(Transcribed page contents)
>>>
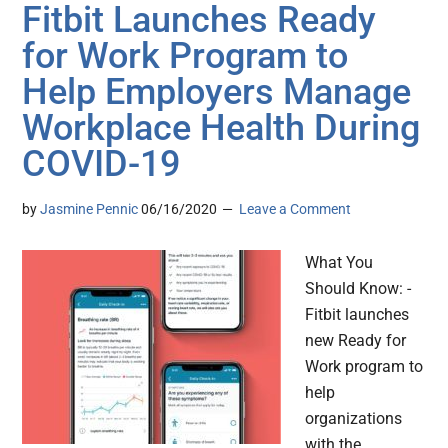
Fitbit Launches Ready
for Work Program to
Help Employers Manage
Workplace Health During
COVID-19
by
Jasmine Pennic
06/16/2020
Leave a Comment
What You
Should Know: -
Fitbit launches
new Ready for
Work program to
help
organizations
with the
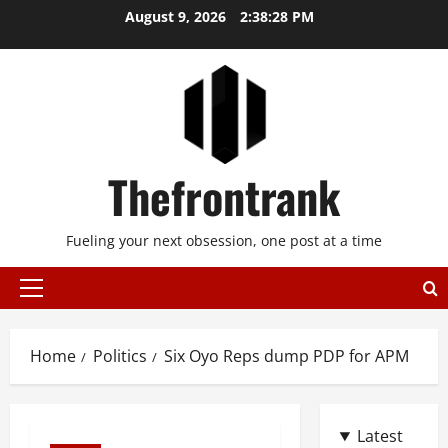
Skip
August 9, 2026
2:38:28 PM
to
content
Thefrontrank
Fueling your next obsession, one post at a time
Primary
Menu
Home
Politics
Six Oyo Reps dump PDP for APM
Latest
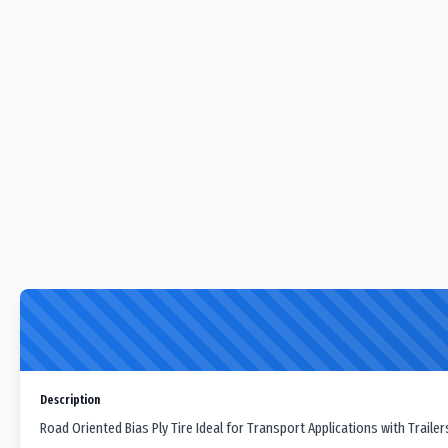
Description
Road Oriented Bias Ply Tire Ideal for Transport Applications with Traile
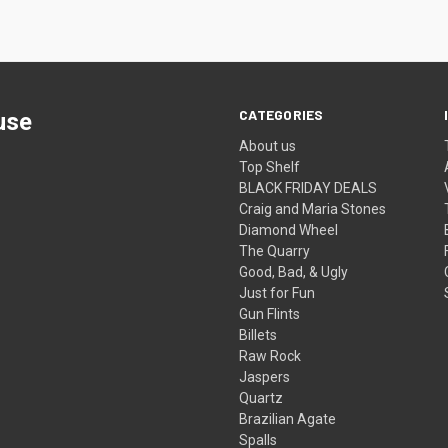
CATEGORIES
use
About us
Top Shelf
BLACK FRIDAY DEALS
Craig and Maria Stones
Diamond Wheel
The Quarry
Good, Bad, & Ugly
Just for Fun
Gun Flints
Billets
Raw Rock
Jaspers
Quartz
Brazilian Agate
Spalls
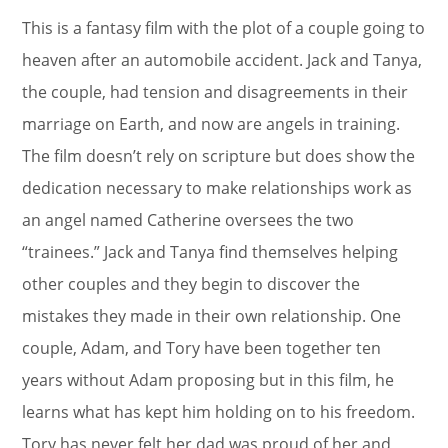
This is a fantasy film with the plot of a couple going to
heaven after an automobile accident. Jack and Tanya,
the couple, had tension and disagreements in their
marriage on Earth, and now are angels in training.
The film doesn’t rely on scripture but does show the
dedication necessary to make relationships work as
an angel named Catherine oversees the two
“trainees.” Jack and Tanya find themselves helping
other couples and they begin to discover the
mistakes they made in their own relationship. One
couple, Adam, and Tory have been together ten
years without Adam proposing but in this film, he
learns what has kept him holding on to his freedom.
Tory has never felt her dad was proud of her and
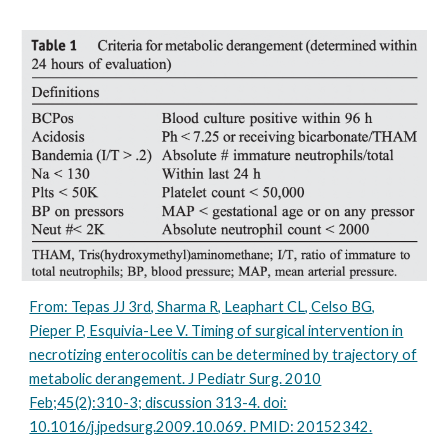
From: Tepas JJ 3rd, Sharma R, Leaphart CL, Celso BG,
Pieper P, Esquivia-Lee V. Timing of surgical intervention in
necrotizing enterocolitis can be determined by trajectory of
metabolic derangement. J Pediatr Surg. 2010
Feb;45(2):310-3; discussion 313-4. doi:
10.1016/j.jpedsurg.2009.10.069. PMID: 20152342.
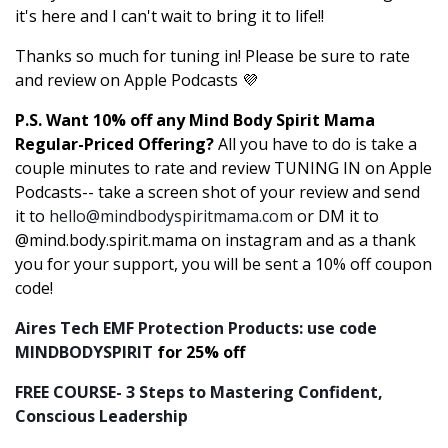
it's here and I can't wait to bring it to life!!
Thanks so much for tuning in! Please be sure to rate
and review on Apple Podcasts 💜
P.S. Want 10% off any Mind Body Spirit Mama
Regular-Priced Offering?
All you have to do is take a
couple minutes to rate and review TUNING IN on Apple
Podcasts-- take a screen shot of your review and send
it to
hello@mindbodyspiritmama.com
or DM it to
@mind.body.spirit.mama on instagram and as a thank
you for your support, you will be sent a 10% off coupon
code!
Aires Tech EMF Protection Products: use code
MINDBODYSPIRIT
for 25% off
FREE COURSE- 3 Steps to Mastering Confident,
Conscious Leadership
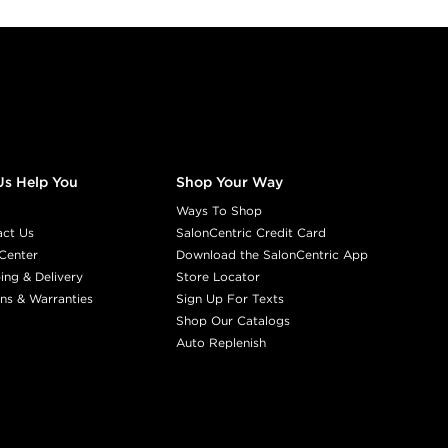
Us Help You
Shop Your Way
Ways To Shop
act Us
SalonCentric Credit Card
Center
Download the SalonCentric App
ing & Delivery
Store Locator
ns & Warranties
Sign Up For Texts
Shop Our Catalogs
Auto Replenish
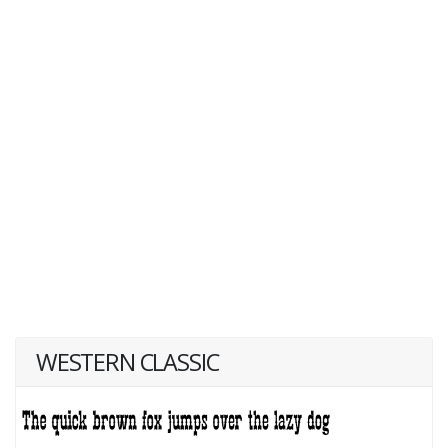
WESTERN CLASSIC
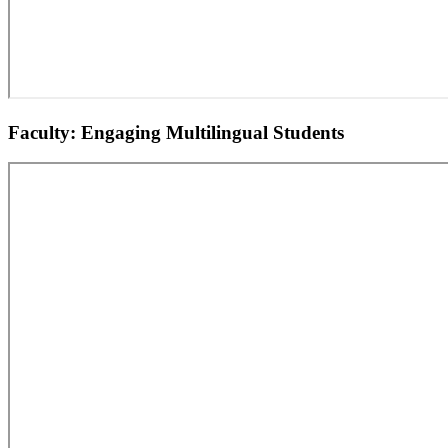
Faculty: Engaging Multilingual Students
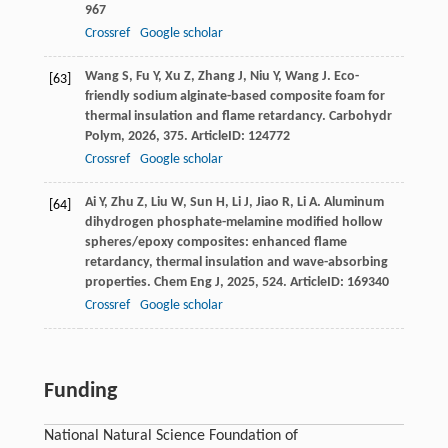
967
Crossref
Google scholar
Wang
S
,
Fu
Y
,
Xu
Z
,
Zhang
J
,
Niu
Y
,
Wang
J
. Eco-
[63]
friendly sodium alginate-based composite foam for
thermal insulation and flame retardancy.
Carbohydr
Polym
,
2026
,
375
. ArticleID: 124772
Crossref
Google scholar
Ai
Y
,
Zhu
Z
,
Liu
W
,
Sun
H
,
Li
J
,
Jiao
R
,
Li
A
. Aluminum
[64]
dihydrogen phosphate-melamine modified hollow
spheres/epoxy composites: enhanced flame
retardancy, thermal insulation and wave-absorbing
properties.
Chem Eng J
,
2025
,
524
. ArticleID: 169340
Crossref
Google scholar
Funding
National Natural Science Foundation of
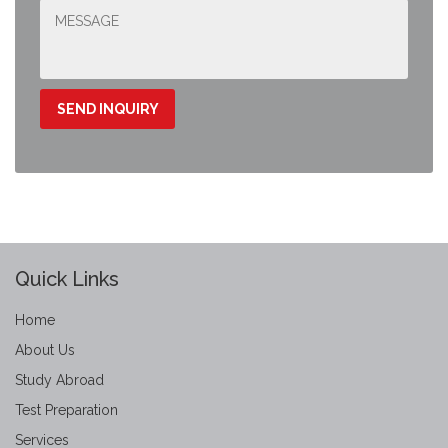
Quick Links
Home
About Us
Study Abroad
Test Preparation
Services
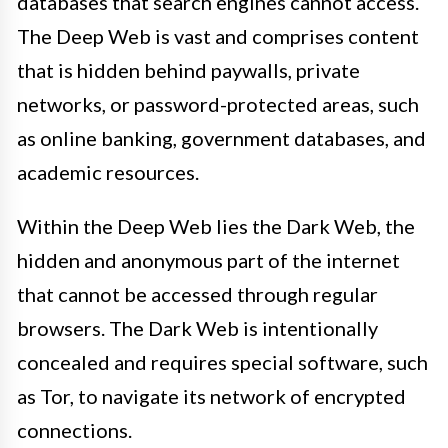
databases that search engines cannot access.
The Deep Web is vast and comprises content
that is hidden behind paywalls, private
networks, or password-protected areas, such
as online banking, government databases, and
academic resources.
Within the Deep Web lies the Dark Web, the
hidden and anonymous part of the internet
that cannot be accessed through regular
browsers. The Dark Web is intentionally
concealed and requires special software, such
as Tor, to navigate its network of encrypted
connections.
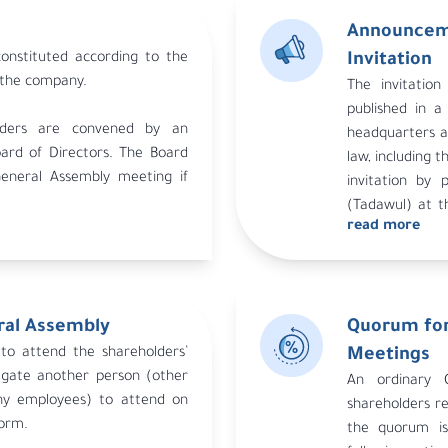
Announceme
onstituted according to the
Invitation
n the company.
The invitatio
published in a
olders are convened by an
headquarters a
ard of Directors. The Board
law, including t
General Assembly meeting if
invitation by 
it committee, or shareholders
(Tadawul) at t
apital. The auditor may call
read more
the agenda mu
s not do so within 30 days of
Investment an
publication dead
ral Assembly
Quorum for
to attend the shareholders’
Meetings
egate another person (other
An ordinary G
y employees) to attend on
shareholders re
form.
the quorum is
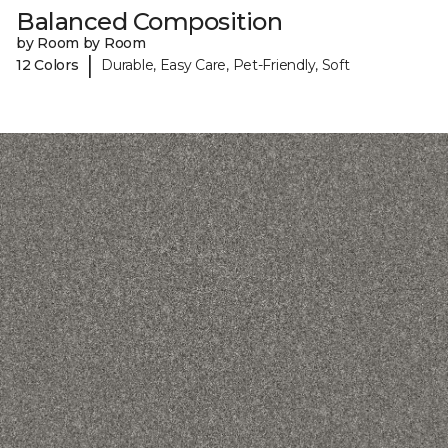
Balanced Composition
by Room by Room
|
12 Colors
Durable, Easy Care, Pet-Friendly, Soft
<<<
== What you are asked to do ==
Leaving the pictures aside, repeat the data above exactly.

== Answer for the task ==
Fitbit Launches Ready
for Work Program to
Help Employers Manage
Workplace Health During
COVID-19
by
Jasmine Pennic
06/16/2020
Leave a Comment
What You
Should Know: -
Fitbit launches
new Ready for
Work program to
help
organizations
with the
Skip
August 9, 2026
2:38:28 PM
to
content
Thefrontrank
Fueling your next obsession, one post at a time
Primary
Menu
Home
Politics
Six Oyo Reps dump PDP for APM
Latest
Description
Road Oriented Bias Ply Tire Ideal for Transport Applications with Traile
CATEGORIES
use
About us
Top Shelf
BLACK FRIDAY DEALS
Craig and Maria Stones
Diamond Wheel
The Quarry
Good, Bad, & Ugly
Just for Fun
Gun Flints
Billets
Raw Rock
Jaspers
Quartz
Brazilian Agate
Spalls
This is a fantasy film with the plot of a couple going to
heaven after an automobile accident. Jack and Tanya,
the couple, had tension and disagreements in their
marriage on Earth, and now are angels in training.
The film doesn’t rely on scripture but does show the
dedication necessary to make relationships work as
an angel named Catherine oversees the two
“trainees.” Jack and Tanya find themselves helping
other couples and they begin to discover the
mistakes they made in their own relationship. One
couple, Adam, and Tory have been together ten
years without Adam proposing but in this film, he
learns what has kept him holding on to his freedom.
Tory has never felt her dad was proud of her and
From: Tepas JJ 3rd, Sharma R, Leaphart CL, Celso BG,
Pieper P, Esquivia-Lee V. Timing of surgical intervention in
necrotizing enterocolitis can be determined by trajectory of
metabolic derangement. J Pediatr Surg. 2010
Feb;45(2):310-3; discussion 313-4. doi:
10.1016/j.jpedsurg.2009.10.069. PMID: 20152342.
it's here and I can't wait to bring it to life!!
Thanks so much for tuning in! Please be sure to rate
and review on Apple Podcasts 💜
P.S. Want 10% off any Mind Body Spirit Mama
Regular-Priced Offering?
All you have to do is take a
couple minutes to rate and review TUNING IN on Apple
Podcasts-- take a screen shot of your review and send
it to
hello@mindbodyspiritmama.com
or DM it to
@mind.body.spirit.mama on instagram and as a thank
you for your support, you will be sent a 10% off coupon
code!
Aires Tech EMF Protection Products: use code
MINDBODYSPIRIT
for 25% off
FREE COURSE- 3 Steps to Mastering Confident,
Conscious Leadership
Us Help You
Shop Your Way
Ways To Shop
act Us
SalonCentric Credit Card
Center
Download the SalonCentric App
ing & Delivery
Store Locator
ns & Warranties
Sign Up For Texts
Shop Our Catalogs
Auto Replenish
WESTERN CLASSIC
Faculty: Engaging Multilingual Students
967
Crossref
Google scholar
Wang
S
,
Fu
Y
,
Xu
Z
,
Zhang
J
,
Niu
Y
,
Wang
J
. Eco-
[63]
friendly sodium alginate-based composite foam for
thermal insulation and flame retardancy.
Carbohydr
Polym
,
2026
,
375
. ArticleID: 124772
Crossref
Google scholar
Ai
Y
,
Zhu
Z
,
Liu
W
,
Sun
H
,
Li
J
,
Jiao
R
,
Li
A
. Aluminum
[64]
dihydrogen phosphate-melamine modified hollow
spheres/epoxy composites: enhanced flame
retardancy, thermal insulation and wave-absorbing
properties.
Chem Eng J
,
2025
,
524
. ArticleID: 169340
Crossref
Google scholar
Funding
National Natural Science Foundation of
Quick Links
Home
About Us
Study Abroad
Test Preparation
Services
databases that search engines cannot access.
The Deep Web is vast and comprises content
that is hidden behind paywalls, private
networks, or password-protected areas, such
as online banking, government databases, and
academic resources.
Within the Deep Web lies the Dark Web, the
hidden and anonymous part of the internet
that cannot be accessed through regular
browsers. The Dark Web is intentionally
concealed and requires special software, such
as Tor, to navigate its network of encrypted
connections.
Announceme
onstituted according to the
Invitation
n the company.
The invitatio
published in a
olders are convened by an
headquarters a
ard of Directors. The Board
law, including t
General Assembly meeting if
invitation by 
it committee, or shareholders
(Tadawul) at t
apital. The auditor may call
read more
the agenda mu
s not do so within 30 days of
Investment an
publication dead
ral Assembly
Quorum for
to attend the shareholders’
Meetings
egate another person (other
An ordinary G
y employees) to attend on
shareholders re
form.
the quorum is
Balanced Composition
by Room by Room
|
12 Colors
Durable, Easy Care, Pet-Friendly, Soft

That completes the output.